Di media sosial, denda ini dianggap sudah dijatuhkan kepada Pandji bahkan pemerhati budaya sempat menyebutnya tak masuk akal.

Tongkonan Adat Sang Torayan (TAST) mengklarifikasi bahwa denda 48 kerbau dan Rp2 miliar kepada Pandji Pragiwaksono ini baru berupa ancaman.

Saat ini belum ada keputusan hukum adat resmi yang dijauthkan kepada Pandji.

Fakta ini diketahui saaat TAST memberikan klarifikasi terkait pernyataan yang beredar di media sosial mengenai sanksi adat terhadap komedian Pandji Pragiwaksono.

Klarifikasi ini disampaikan langsung oleh Ketua TAST, Benyamin Tandiallo dan Sekretaris Ronny Parassa di Sekretariat TAST, Pantan, Kecamatan Makale, Kabupaten Tana Toraja.

 Ronny Parassa menjelaskan bahwa angka 48 ekor hewan dan denda Rp2 miliar bukan merupakan sanksi yang dijatuhkan, melainkan bentuk ancaman hukuman adat yang berlaku secara umum bagi pelanggaran serupa di wilayah adat Toraja.

“Belum ada sanksi yang dijatuhkan terhadap Pandji. Bagaimana mau menjatuhkan sanksi sementara terduga saja belum datang. Angka 48 ekor dan Rp2 miliar itu adalah ancaman hukuman bagi siapa pun yang melanggar adat Toraja,” ujar Ronny.

Ia kemudian menjelaskan dasar perhitungan angka tersebut, yang bersumber dari Aluk Tomate (aturan adat pemakaman).

“Dalam Aluk Tomate, ada yang disebut Rapasan Tomate. Di Tallu Lembang, standarnya 24 ekor. Di Padang Ma'dikai disebut 9 mapenduan berarti 18, di wilayah utara 12 dikali 2 berarti 24. Dari situ, kami jadikan 24 dikali 2 menjadi 48 ekor, dan sanksi morilnya Rp2 miliar,” jelasnya.

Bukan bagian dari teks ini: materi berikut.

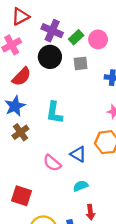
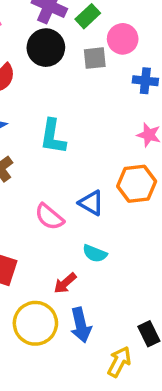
pink circle: (98, 39) -> (123, 39), moved
cyan semicircle: (81, 186) -> (95, 253), turned -136
red arrow: (90, 212) -> (65, 283), moved, turned 56

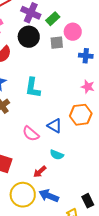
blue arrow: (81, 325) -> (49, 196), turned 126

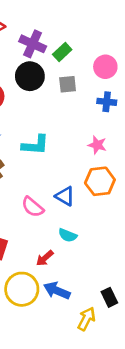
pink circle: (73, 32) -> (105, 67), moved
pink star: (88, 87) -> (97, 145), moved
cyan L-shape: (33, 88) -> (35, 145), turned -95

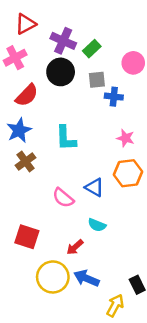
blue cross: (107, 102) -> (114, 97), moved
cyan L-shape: (35, 145) -> (66, 138), turned 84

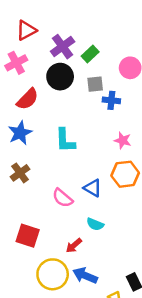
purple cross: (63, 41) -> (63, 47), turned 30
brown cross: (26, 162) -> (20, 173), moved

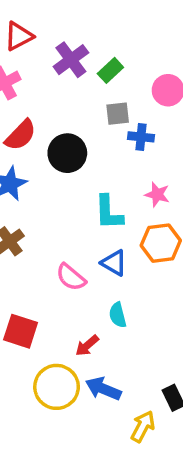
black circle: (60, 77) -> (67, 153), moved
cyan L-shape: (65, 140) -> (109, 212), moved
cyan semicircle: (95, 224) -> (118, 315), turned 54

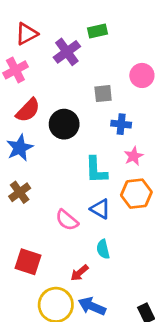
green rectangle: (110, 70) -> (97, 31), moved, turned 30
blue cross: (141, 137) -> (121, 124), moved
pink star: (157, 194) -> (134, 156), turned 30

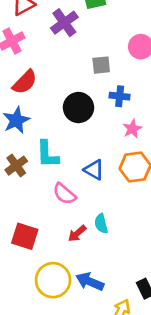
black circle: (64, 124) -> (79, 108), moved
cyan L-shape: (96, 170) -> (47, 154), moved
blue triangle: (100, 209) -> (94, 170), moved
red arrow: (79, 273) -> (77, 233), moved

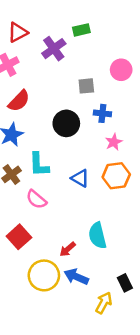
pink semicircle: (64, 194) -> (36, 199), moved
cyan semicircle: (101, 224) -> (97, 236), moved, size x1.5
red arrow: (77, 233) -> (68, 249), moved
red square: (25, 236) -> (19, 237), turned 30

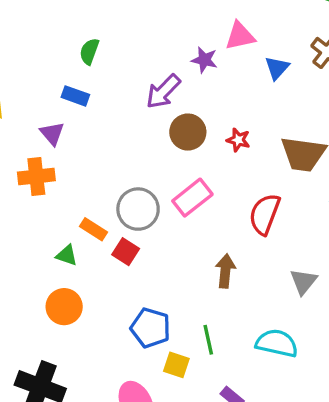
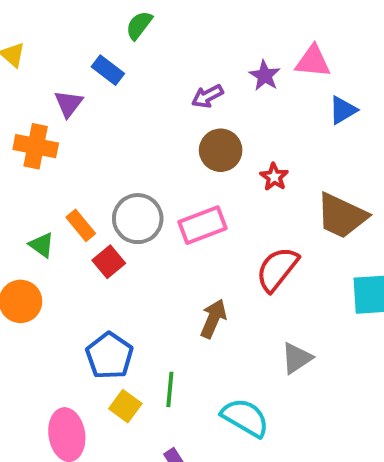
purple arrow: (163, 91) -> (207, 96), size x0.7

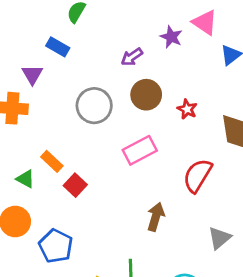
pink triangle: (313, 61) -> (205, 22), turned 36
gray circle: (138, 219) -> (94, 106), moved
blue pentagon: (110, 356) -> (56, 246), moved

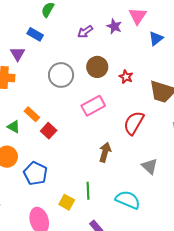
pink triangle: (205, 22) -> (138, 16), turned 30
purple arrow: (132, 57) -> (85, 32), moved
gray triangle: (219, 238) -> (150, 166), turned -36

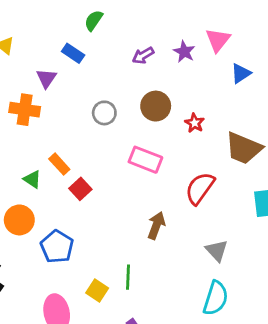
gray circle: (61, 75) -> (104, 113), size x0.7
pink rectangle: (93, 106) -> (145, 160), turned 45
cyan semicircle: (128, 200) -> (216, 298), moved, turned 80

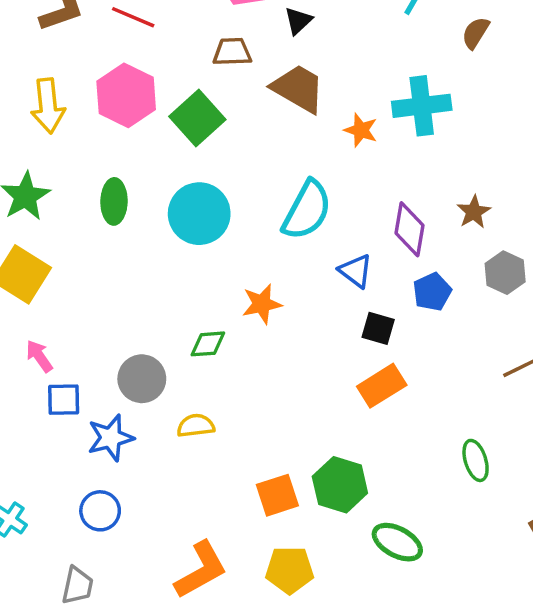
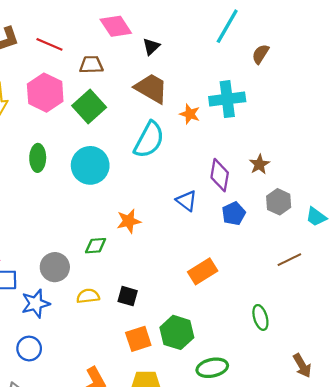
brown trapezoid: (232, 52) -> (91, 65), moved
cyan semicircle: (307, 210) -> (149, 140), moved
black square: (378, 328) -> (128, 296), moved
green ellipse: (397, 542) -> (212, 368), turned -40

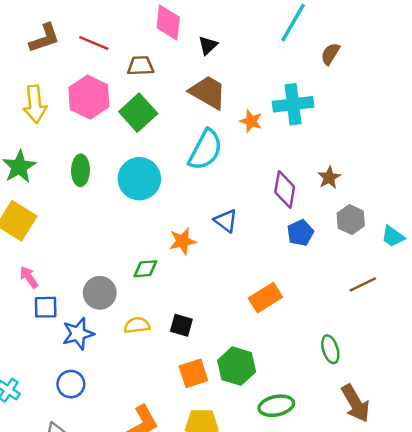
pink diamond: (116, 26) -> (168, 23), turned 40
blue triangle: (187, 201) -> (226, 221), moved
brown arrow: (302, 366) -> (356, 403), moved, size x1.4

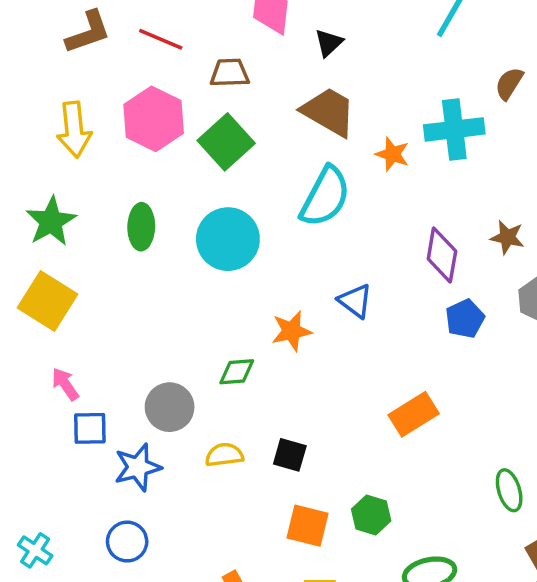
brown semicircle: (330, 54) -> (509, 83), moved
brown star: (329, 178) -> (507, 237), turned -30
green hexagon: (237, 366) -> (371, 515), size x0.7
orange square: (193, 373) -> (307, 526), turned 32

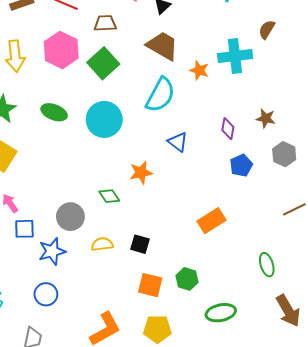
green ellipse: (141, 227) -> (54, 112), turned -70
purple diamond: (442, 255) -> (228, 129), size x0.7
blue triangle: (355, 301) -> (178, 142), moved
green diamond: (237, 372) -> (109, 196), turned 60

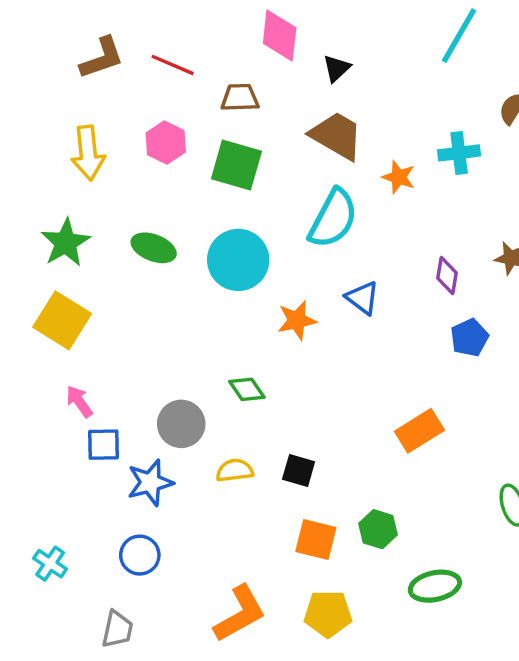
pink hexagon: (61, 50) -> (166, 143), size x0.7
cyan cross: (235, 56) -> (459, 153), size x0.7
green square: (103, 63) -> (236, 165), turned -32
orange star: (141, 173) -> (297, 320), moved

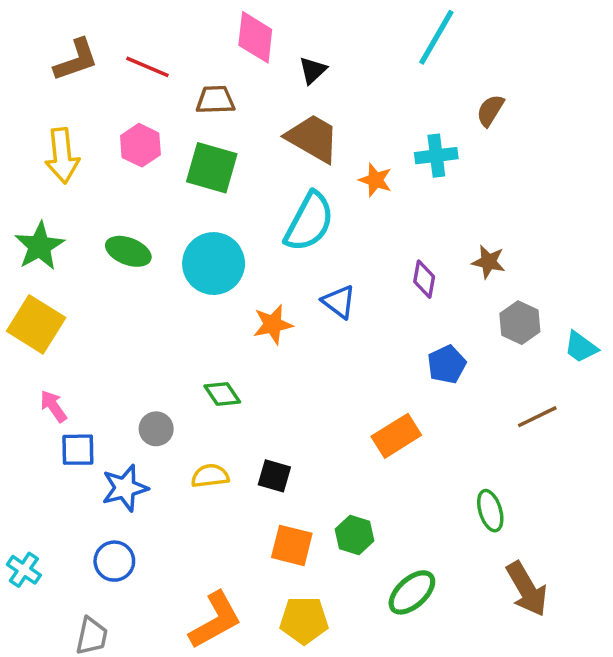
blue pentagon: (469, 338) -> (447, 364), moved
gray circle: (181, 424) -> (156, 429), size x0.7
green ellipse: (435, 586) -> (412, 592), turned -30

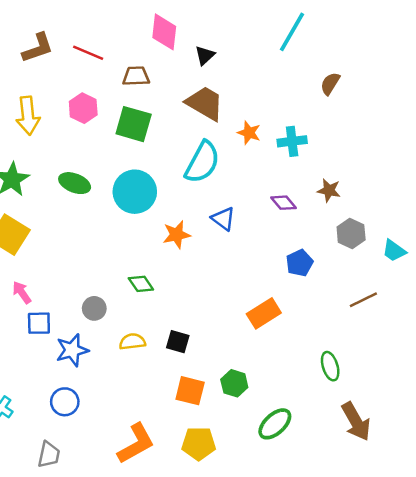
cyan cross: (436, 156) -> (292, 141), moved
purple diamond: (424, 279) -> (283, 203), turned -50

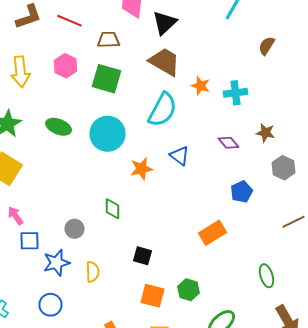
black triangle: (205, 55) -> (164, 23), size x1.5
green diamond: (141, 284) -> (112, 209), turned 35
yellow semicircle: (132, 342) -> (92, 272), moved, turned 95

Ketua TAST, Benyamin Tandiallo menegaskan bahwa hingga saat ini Pandji belum dinyatakan melanggar hukum adat.

Menurutnya, proses adat harus tetap menghormati tahapan dan pembuktian sebelum penjatuhan sanksi.

“Terkait Ma’ Rambu Langi, itu adalah sanksi adat tertinggi, biasanya dijatuhkan kepada pelaku pelanggaran berat seperti hubungan sedarah. Kasus Pandji belum tentu masuk kategori itu. Ada juga yang disebut Mangngorongi, yang tingkatannya berbeda,” ujar Benyamin.

Baca juga: Biodata Pandji Pragiwaksono, Komika yang Terancam Denda 50 Kerbau karena Singgung Adat Toraja

Sempat Disebut Tak Masuk Akal

Sebelumnya, pemerhati budaya sekaligus pemuda Toraja, Rajus Bimbin sempat menyebut bahwa keputusan Tongkonan Adat Sang Torayan (TAST) yang menjatuhkan sanksi 48 ekor kerbau dan babi serta denda moral senilai Rp2 miliar kepada komedian Pandji Pragiwaksono sebagai tindakan yang berlebihan dan tidak mencerminkan nilai adat Toraja.

Rajus menyebut besarnya sanksi tersebut tidak masuk akal dan justru menyerupai tindakan pemerasan.

Menurutnya, langkah itu merusak citra luhur adat Toraja yang dikenal menjunjung tinggi nilai kemanusiaan dan kehormatan.

 “Saya secara pribadi melihat bahwa ini mempermalukan identitas kita, rasa keberbudayaan kita. Dengan adanya denda ini kita kayak tidak beradab, membuat peluang menampatkan kesempatan untuk memeras kepada seseorang,” ujarnya melalui pesan suara via WhatsApp dilansir dari Tribun Toraja

Ia juga menyampaikan kekecewaannya terhadap lembaga adat yang mengeluarkan sanksi tersebut, karena dianggap tidak mencerminkan tata cara adat yang seharusnya dijalankan dengan bijak dan bermartabat.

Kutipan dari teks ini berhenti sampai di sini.